Strategy

Death on the yellow brick road, security edition

a16z drew the map for AI application companies surviving next to the labs. We scored Setu against all seven of its tests, and we are going to show the ones we fail as plainly as the ones we pass.

Setu Research

May 30, 2026·11 min read

Death on the yellow brick road, security edition

a16z published a piece this month, "Avoiding Death on the Yellow Brick Road," about how AI application companies survive next to the frontier labs. The argument is simple and, we think, correct: there is a wide, smooth road of horizontal, low-complexity problems where raw model capability wins, and OpenAI and Anthropic own that road. The companies that live are the ones building in the rest of Oz — the vertical, complex, messy workflows where domain depth and integrated systems compound into something a general model can't reach.

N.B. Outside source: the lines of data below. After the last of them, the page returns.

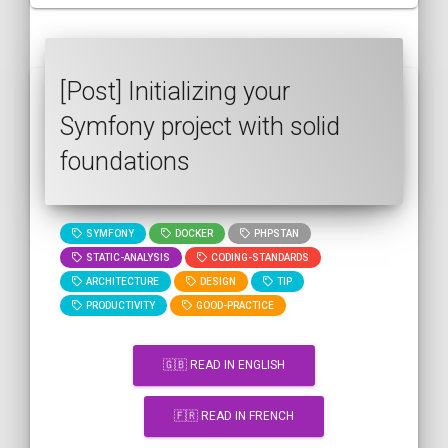
[Post] Initializing your
Symfony project with solid
foundations
SYMFONY
DOCKER
PHPSTAN
STATIC-ANALYSIS
CODING-STANDARDS
ARCHITECTURE
DESIGN
TIP
PRODUCTIVITY
GOOD-PRACTICE
🇬🇧 READ IN ENGLISH
🇫🇷 READ IN FRENCH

Read it for security and the labs become the platforms. CrowdStrike, Microsoft, Wiz, Palo Alto Cortex. They have the distribution, the data positions, and the gravity to absorb any horizontal feature into the console you already own. The yellow brick road, in security, is every capability a platform can ship as a checkbox next quarter. If your product lives on that road, the platform is your roadmap, and it ends the way the article warns.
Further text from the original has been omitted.